START Records
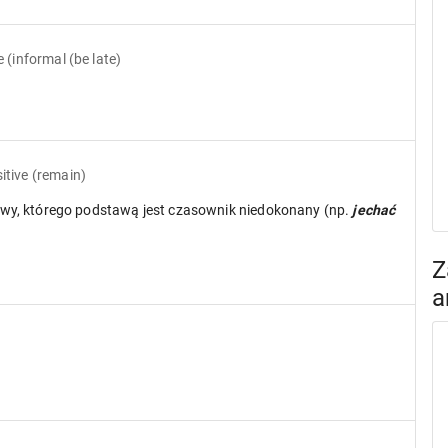
e
(informal (be late)
itive
(remain)
wy, którego podstawą jest czasownik niedokonany (np.
jechać
Z
a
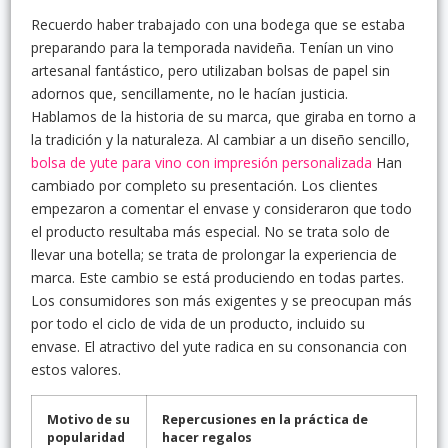
Recuerdo haber trabajado con una bodega que se estaba
preparando para la temporada navideña. Tenían un vino
artesanal fantástico, pero utilizaban bolsas de papel sin
adornos que, sencillamente, no le hacían justicia.
Hablamos de la historia de su marca, que giraba en torno a
la tradición y la naturaleza. Al cambiar a un diseño sencillo,
bolsa de yute para vino con impresión personalizada
Han
cambiado por completo su presentación. Los clientes
empezaron a comentar el envase y consideraron que todo
el producto resultaba más especial. No se trata solo de
llevar una botella; se trata de prolongar la experiencia de
marca. Este cambio se está produciendo en todas partes.
Los consumidores son más exigentes y se preocupan más
por todo el ciclo de vida de un producto, incluido su
envase. El atractivo del yute radica en su consonancia con
estos valores.
Motivo de su
Repercusiones en la práctica de
popularidad
hacer regalos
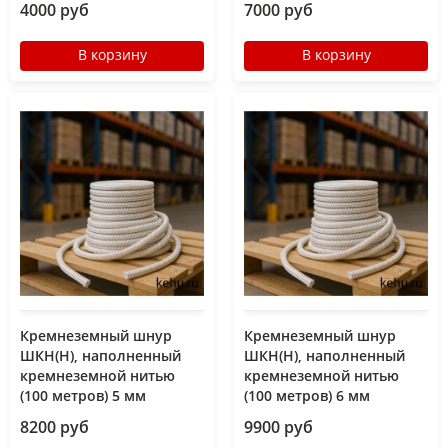
4000 руб
7000 руб
В корзину
В корзину
Кремнеземный шнур
Кремнеземный шнур
ШКН(Н), наполненный
ШКН(Н), наполненный
кремнеземной нитью
кремнеземной нитью
(100 метров) 5 мм
(100 метров) 6 мм
8200 руб
9900 руб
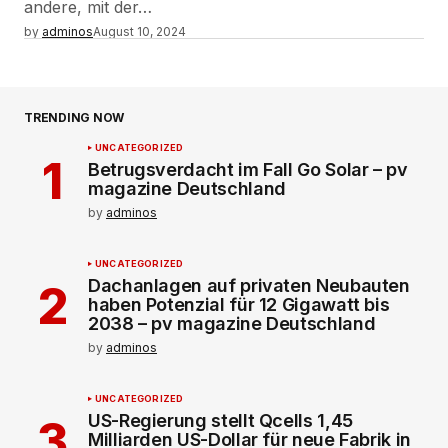
andere, mit der…
by
adminos
August 10, 2024
TRENDING NOW
UNCATEGORIZED
Betrugsverdacht im Fall Go Solar – pv
magazine Deutschland
by
adminos
UNCATEGORIZED
Dachanlagen auf privaten Neubauten
haben Potenzial für 12 Gigawatt bis
2038 – pv magazine Deutschland
by
adminos
UNCATEGORIZED
US-Regierung stellt Qcells 1,45
Milliarden US-Dollar für neue Fabrik in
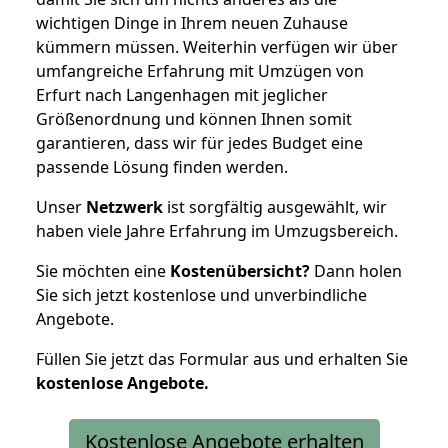
wichtigen Dinge in Ihrem neuen Zuhause
kümmern müssen. Weiterhin verfügen wir über
umfangreiche Erfahrung mit Umzügen von
Erfurt nach Langenhagen mit jeglicher
Größenordnung und können Ihnen somit
garantieren, dass wir für jedes Budget eine
passende Lösung finden werden.
Unser
Netzwerk
ist sorgfältig ausgewählt, wir
haben viele Jahre Erfahrung im Umzugsbereich.
Sie möchten eine
Kostenübersicht?
Dann holen
Sie sich jetzt kostenlose und unverbindliche
Angebote.
Füllen Sie jetzt das Formular aus und erhalten Sie
kostenlose
Angebote.
Kostenlose Angebote erhalten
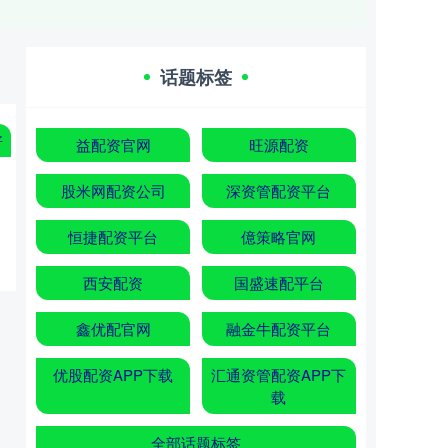
话题标签
好
益配资官网
旺源配资
股米网配资公司
深资管配资平台
恒捷配资平台
億策略官网
西安配资
国盛速配平台
鑫优配官网
融金牛配资平台
优股配资APP下载
汇通资管配资APP下
载
全部话题标签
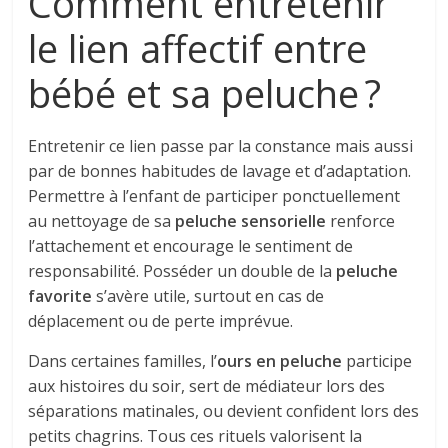
Comment entretenir
le lien affectif entre
bébé et sa peluche ?
Entretenir ce lien passe par la constance mais aussi
par de bonnes habitudes de lavage et d’adaptation.
Permettre à l’enfant de participer ponctuellement
au nettoyage de sa
peluche sensorielle
renforce
l’attachement et encourage le sentiment de
responsabilité. Posséder un double de la
peluche
favorite
s’avère utile, surtout en cas de
déplacement ou de perte imprévue.
Dans certaines familles, l’
ours en peluche
participe
aux histoires du soir, sert de médiateur lors des
séparations matinales, ou devient confident lors des
petits chagrins. Tous ces rituels valorisent la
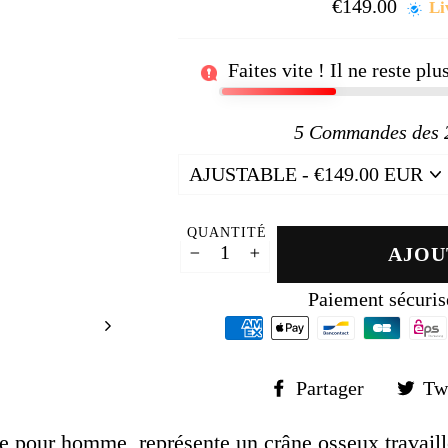
□
€149.00
Prix
Li
régul
Faites vite ! Il ne reste pl
5
Commandes des 24
QUANTITÉ
AJOU
−
+
Paiement sécuris
Partager
Partager
Tw
sur
Faceboo
te pour homme, représente un crâne osseux travaill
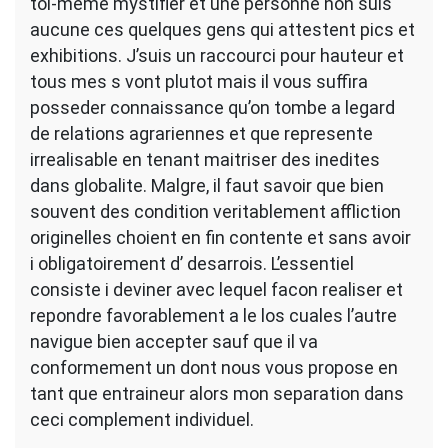
toi-meme mystifier et une personne non suis
aucune ces quelques gens qui attestent pics et
exhibitions. J’suis un raccourci pour hauteur et
tous mes s vont plutot mais il vous suffira
posseder connaissance qu’on tombe a legard
de relations agrariennes et que represente
irrealisable en tenant maitriser des inedites
dans globalite. Malgre, il faut savoir que bien
souvent des condition veritablement affliction
originelles choient en fin contente et sans avoir
i obligatoirement d’ desarrois. L’essentiel
consiste i deviner avec lequel facon realiser et
repondre favorablement a le los cuales l’autre
navigue bien accepter sauf que il va
conformement un dont nous vous propose en
tant que entraineur alors mon separation dans
ceci complement individuel.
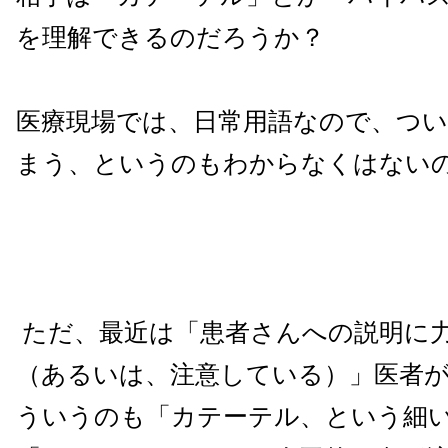
を理解できるのだろうか？
医療現場では、日常用語なので、つ
まう、というのもわからなくはないの
ただ、最近は「患者さんへの説明に
（あるいは、注意している）」医者
ういうのも「カテーテル、という細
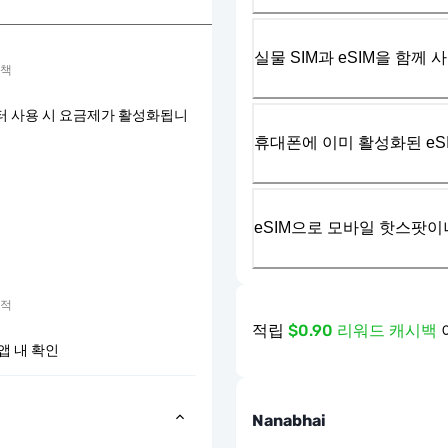
실물 SIM과 eSIM을 함께 
정책
터 사용 시 요금제가 활성화됩니
휴대폰에 이미 활성화된 eS
eSIM으로 모바일 핫스팟이
추적
적립
$0.90 리워드 캐시백
앱 내 확인
Nanabhai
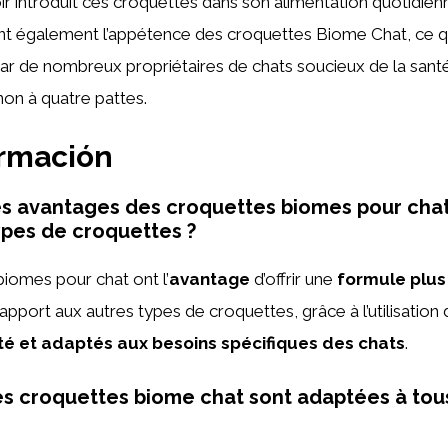
ir introduit ces croquettes dans son alimentation quotidien
ent également l’appétence des croquettes Biome Chat, ce qu
ar de nombreux propriétaires de chats soucieux de la santé
on à quatre pattes.
ormación
es avantages des croquettes biomes pour chat
ypes de croquettes ?
iomes pour chat ont l’
avantage
d’offrir une
formule plus 
apport aux autres types de croquettes, grâce à l’utilisation d
té et adaptés aux besoins spécifiques des chats
.
es croquettes biome chat sont adaptées à tou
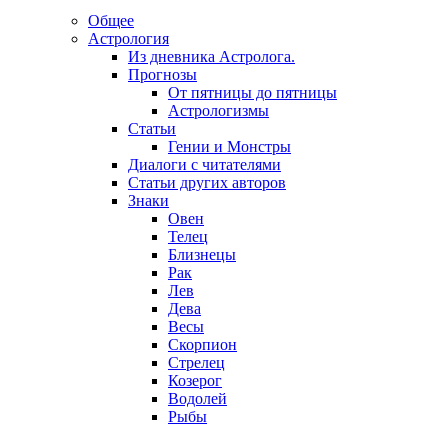
Общее
Астрология
Из дневника Астролога.
Прогнозы
От пятницы до пятницы
Астрологизмы
Статьи
Гении и Монстры
Диалоги с читателями
Статьи других авторов
Знаки
Овен
Телец
Близнецы
Рак
Лев
Дева
Весы
Скорпион
Стрелец
Козерог
Водолей
Рыбы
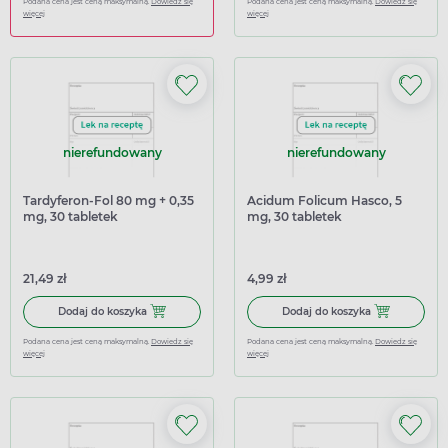
Podana cena jest ceną maksymalną.
Dowiedz się
Podana cena jest ceną maksymalną.
Dowiedz się
więcej
więcej
nierefundowany
nierefundowany
Tardyferon-Fol 80 mg + 0,35
Acidum Folicum Hasco, 5
mg, 30 tabletek
mg, 30 tabletek
powlekanych o
przedłużonym uwalnianiu
(import równoległy
21,49 zł
4,99 zł
Delfarma, Grecja)
Dodaj do koszyka Tardyferon-Fol 80 mg + 0,35 mg, 30 tab
Dodaj do kosz
Dodaj do koszyka
Dodaj do koszyka
Podana cena jest ceną maksymalną.
Dowiedz się
Podana cena jest ceną maksymalną.
Dowiedz się
więcej
więcej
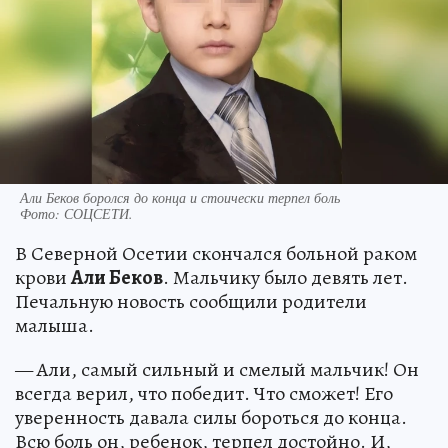
Али Беков боролся до конца и стоически терпел боль
Фото:
СОЦСЕТИ.
В Северной Осетии скончался больной раком
крови
Али Беков
. Мальчику было девять лет.
Печальную новость сообщили родители
малыша.
— Али, самый сильный и смелый мальчик! Он
всегда верил, что победит. Что сможет! Его
уверенность давала силы бороться до конца.
Всю боль он, ребенок, терпел достойно. И,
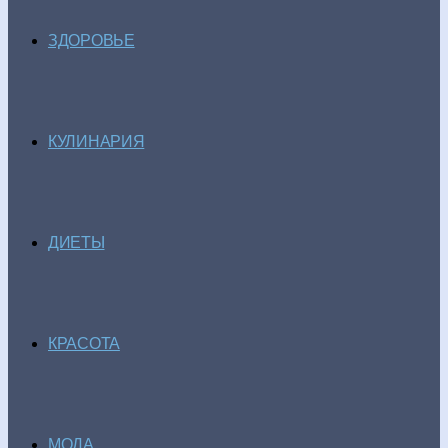
ЗДОРОВЬЕ
КУЛИНАРИЯ
ДИЕТЫ
КРАСОТА
МОДА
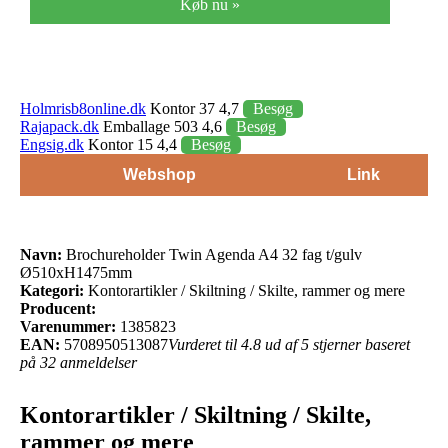
Køb nu »
Holmrisb8online.dk
Kontor 37 4,7
Besøg
Rajapack.dk
Emballage 503 4,6
Besøg
Engsig.dk
Kontor 15 4,4
Besøg
Webshop
Link
Navn:
Brochureholder Twin Agenda A4 32 fag t/gulv
Ø510xH1475mm
Kategori:
Kontorartikler / Skiltning / Skilte, rammer og mere
Producent:
Varenummer:
1385823
EAN:
5708950513087
Vurderet til 4.8 ud af 5 stjerner baseret
på 32 anmeldelser
Kontorartikler / Skiltning / Skilte,
rammer og mere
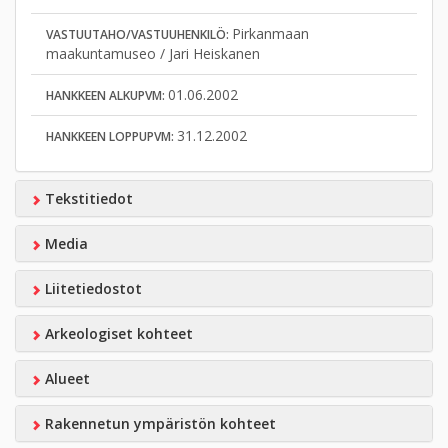
Pirkanmaan
VASTUUTAHO/VASTUUHENKILÖ:
maakuntamuseo / Jari Heiskanen
01.06.2002
HANKKEEN ALKUPVM:
31.12.2002
HANKKEEN LOPPUPVM:
Tekstitiedot
Media
Liitetiedostot
Arkeologiset kohteet
Alueet
Rakennetun ympäristön kohteet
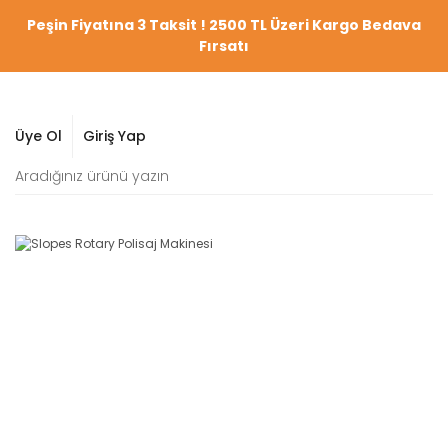
Peşin Fiyatına 3 Taksit ! 2500 TL Üzeri Kargo Bedava
Fırsatı
Üye Ol
Giriş Yap
YENİ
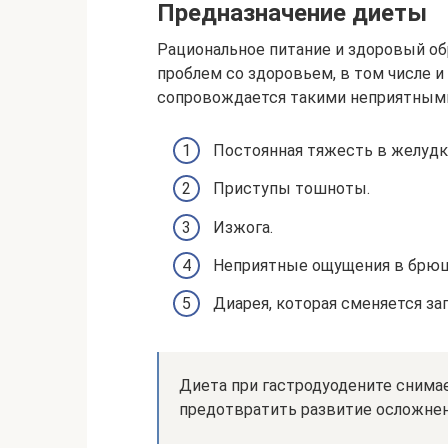
Предназначение диеты
Рациональное питание и здоровый об
проблем со здоровьем, в том числе и
сопровождается такими неприятными
Постоянная тяжесть в желудк
Приступы тошноты.
Изжога.
Неприятные ощущения в брюш
Диарея, которая сменяется за
Диета при гастродуодените снима
предотвратить развитие осложнен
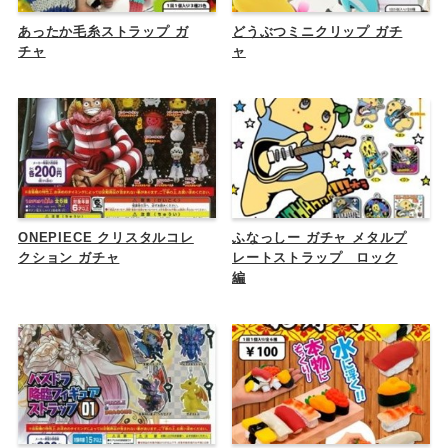
あったか毛糸ストラップ ガ
どうぶつミニクリップ ガチ
チャ
ャ
ONEPIECE クリスタルコレ
ふなっしー ガチャ メタルプ
クション ガチャ
レートストラップ ロック
編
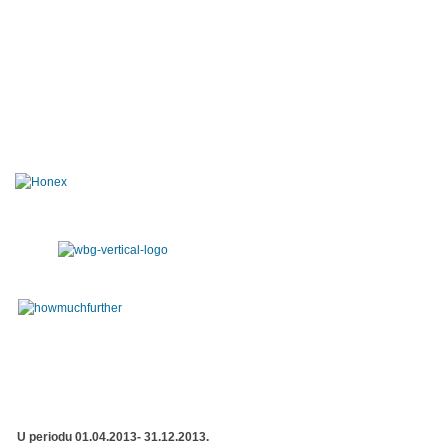
U periodu 01.04.2013- 31.12.2013.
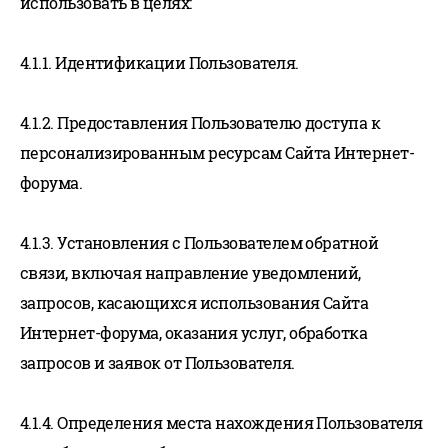
использовать в целях:
4.1.1. Идентификации Пользователя.
4.1.2. Предоставления Пользователю доступа к
персонализированным ресурсам Сайта Интернет-
форума.
4.1.3. Установления с Пользователем обратной
связи, включая направление уведомлений,
запросов, касающихся использования Сайта
Интернет-форума, оказания услуг, обработка
запросов и заявок от Пользователя.
4.1.4. Определения места нахождения Пользователя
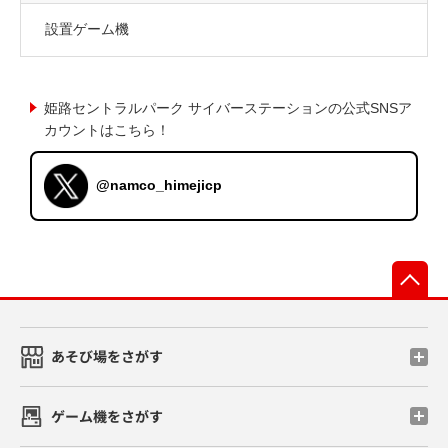
設置ゲーム機
姫路セントラルパーク サイバーステーションの公式SNSア
カウントはこちら！
@namco_himejicp
先
あそび場をさがす
ゲーム機をさがす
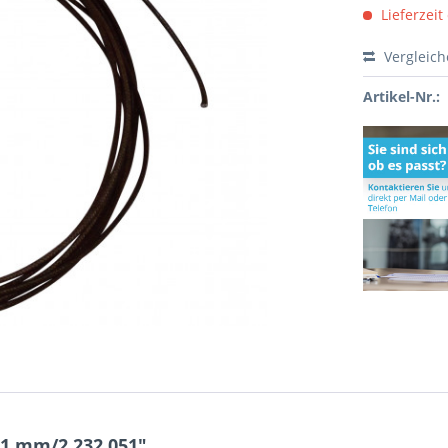
Lieferzeit
Vergleic
Artikel-Nr.:
 1 mm/2 232.051"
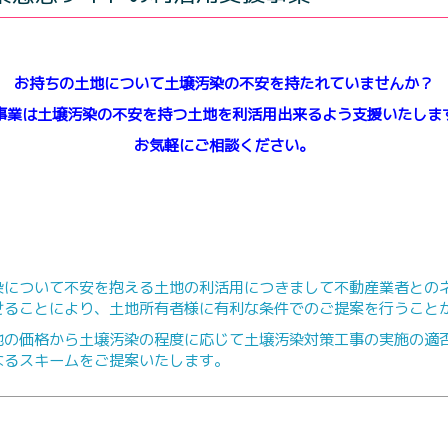
お持ちの土地について土壌汚染の不安を持たれていませんか？
事業は土壌汚染の不安を持つ土地を利活用出来るよう支援いたしま
お気軽にご相談ください。
染について不安を抱える土地の利活用につきまして不動産業者との
せることにより、土地所有者様に有利な条件でのご提案を行うこと
地の価格から土壌汚染の程度に応じて土壌汚染対策工事の実施の適
なるスキームをご提案いたします。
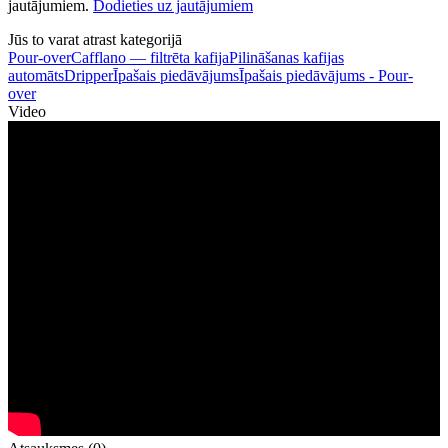
jautājumiem.
Dodieties uz jautājumiem
Jūs to varat atrast kategorijā
Pour-over
Cafflano — filtrēta kafija
Pilināšanas kafijas
automāts
Dripper
Īpašais piedāvājums
Īpašais piedāvājums - Pour-
over
Video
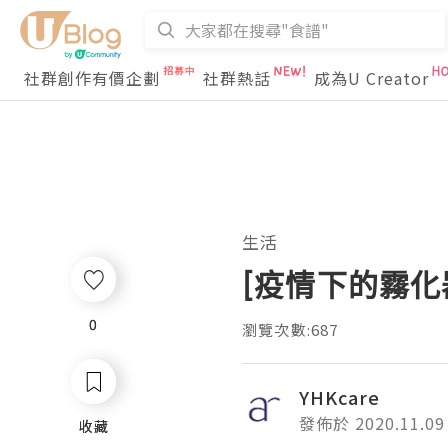
社群創作有價企劃
社群熱話
成為U Creator
生活
[疫情下的霧化
0
0
瀏覽次數:687
YHKcare
發佈於 2020.11.09
收藏
收藏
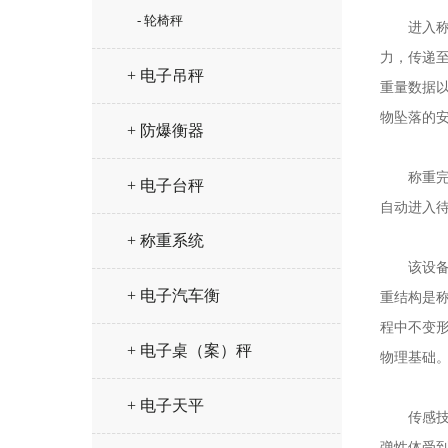
- 轮椅秤
进入称重
力，传递
+ 电子吊秤
重量数据
物坠落的
+ 防爆衡器
称重完成
+ 电子台秤
自动进入
+ 称重系统
该设备的
+ 电子汽车衡
重结构是
程中不变
+ 电子桌（案）秤
物理基础
+ 电子天平
传感技术
弹性体受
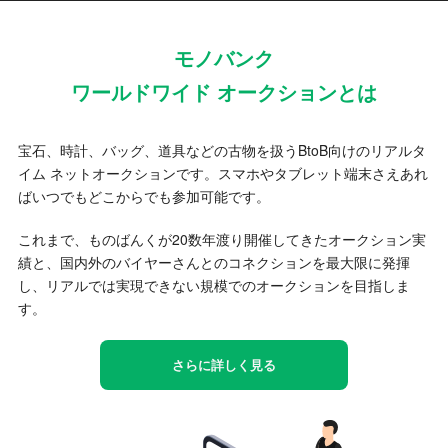
モノバンク
ワールドワイド オークションとは
宝石、時計、バッグ、道具などの古物を扱うBtoB向けのリアルタ
イム ネットオークションです。スマホやタブレット端末さえあれ
ばいつでもどこからでも参加可能です。
これまで、ものばんくが20数年渡り開催してきたオークション実
績と、国内外のバイヤーさんとのコネクションを最大限に発揮
し、リアルでは実現できない規模でのオークションを目指しま
す。
さらに詳しく見る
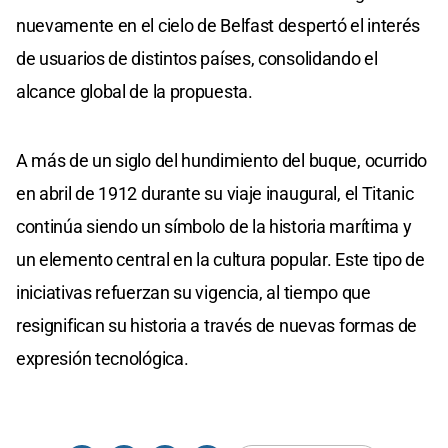
nuevamente en el cielo de Belfast despertó el interés
de usuarios de distintos países, consolidando el
alcance global de la propuesta.
A más de un siglo del hundimiento del buque, ocurrido
en abril de 1912 durante su viaje inaugural, el Titanic
continúa siendo un símbolo de la historia marítima y
un elemento central en la cultura popular. Este tipo de
iniciativas refuerzan su vigencia, al tiempo que
resignifican su historia a través de nuevas formas de
expresión tecnológica.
END Records
- About this exercise: For an answer, give a copy of every line in the listing that holds the word "Беков".

- Answer space:
Али Беков боролся до конца и стоически терпел боль
Али Беков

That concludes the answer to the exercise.